As used herein, the term “adapter” and its derivatives, e.g., universal adapter, refers generally to any linear oligonucleotide which can be attached to a target nucleic acid. An adapter can be single-stranded or double-stranded DNA, or can include both double-stranded and single-stranded regions. An adapter can include a universal sequence that is substantially identical, or substantially complementary, to at least a portion of a primer, for example a universal primer; an index (also referred to herein as a barcode or tag) to assist with downstream error correction, identification, or sequencing; and/or a unique molecular identifier. In some embodiments, the adapter is substantially non-complementary to the 3′ end or the 5′ end of any target sequence present in the sample. In some embodiments, suitable adapter lengths are in the range of about 6-100 nucleotides, about 12-60 nucleotides, or about 15-50 nucleotides in length. For instance, the terms “adaptor” and “adapter” are used interchangeably.

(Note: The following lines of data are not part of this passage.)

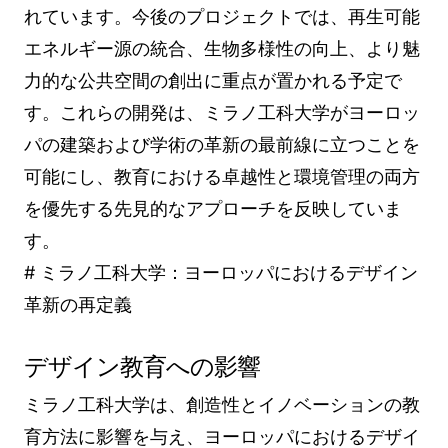
れています。今後のプロジェクトでは、再生可能
エネルギー源の統合、生物多様性の向上、より魅
力的な公共空間の創出に重点が置かれる予定で
す。これらの開発は、ミラノ工科大学がヨーロッ
パの建築および学術の革新の最前線に立つことを
可能にし、教育における卓越性と環境管理の両方
を優先する先見的なアプローチを反映していま
す。
# ミラノ工科大学：ヨーロッパにおけるデザイン
革新の再定義
デザイン教育への影響
ミラノ工科大学は、創造性とイノベーションの教
育方法に影響を与え、ヨーロッパにおけるデザイ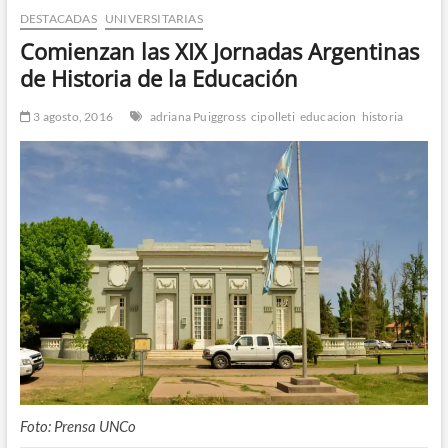
DESTACADAS
UNIVERSITARIAS
n
d
Comienzan las XIX Jornadas Argentinas
e
de Historia de la Educación
m
e
3 agosto, 2016
adriana Puiggross
cipolleti
educacion
historia
n
ú
Foto: Prensa UNCo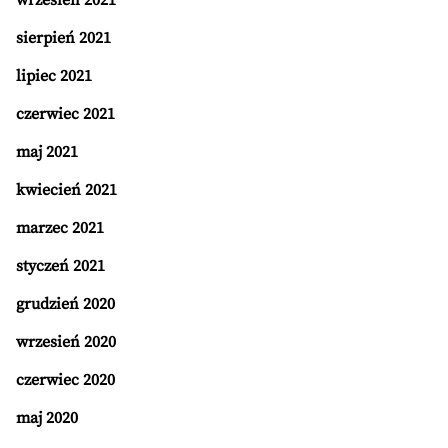
wrzesień 2021
sierpień 2021
lipiec 2021
czerwiec 2021
maj 2021
kwiecień 2021
marzec 2021
styczeń 2021
grudzień 2020
wrzesień 2020
czerwiec 2020
maj 2020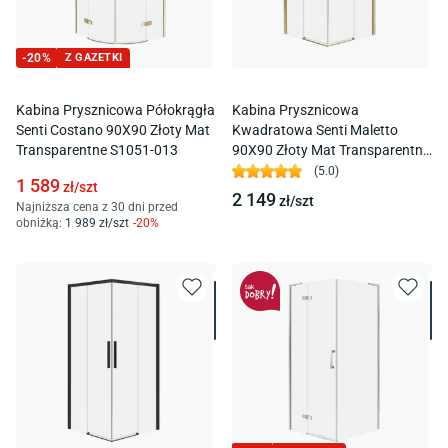
-
20
%
Z GAZETKI
Kabina Prysznicowa Półokrągła
Kabina Prysznicowa
Senti Costano 90X90 Złoty Mat
Kwadratowa Senti Maletto
Transparentne S1051-013
90X90 Złoty Mat Transparentne
S1059-011
(
5.0
)
1 589
zł/
szt
2 149
zł/
szt
Najniższa cena z 30 dni przed
obniżką:
1 989
zł/
szt
-
20
%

As used herein, the term “universal,” when used to describe a nucleotide sequence, refers to a region of sequence that is common to two or more nucleic acid molecules where the molecules also have regions of sequence that differ from each other. A universal sequence that is present in different members of a collection of nucleic acids can be used as, for instance, a “landing pad” in a subsequent step to anneal a nucleotide sequence that can be used as a primer for addition of another nucleotide sequence, such as an index, to a target nucleic acid. A universal sequence that is present in different members of a collection of nucleic acids can allow capture of multiple different nucleic acids using a population of universal capture nucleic acids, e.g., capture oligonucleotides that are complementary to a portion of the universal sequence, e.g., a universal capture sequence. Non-limiting examples of universal capture sequences include sequences that are identical to or complementary to P5 and P7 primers. Similarly, a universal sequence present in different members of a collection of molecules can allow the replication (e.g., sequencing) or amplification of multiple different nucleic acids using a population of universal primers that are complementary to a portion of the universal sequence, e.g., a universal anchor sequence. In one embodiment universal anchor sequences are used as a site to which a universal primer (e.g., a sequencing primer for read 1 or read 2) anneals for sequencing. A capture oligonucleotide or a universal primer therefore includes a sequence that can hybridize specifically to a universal sequence.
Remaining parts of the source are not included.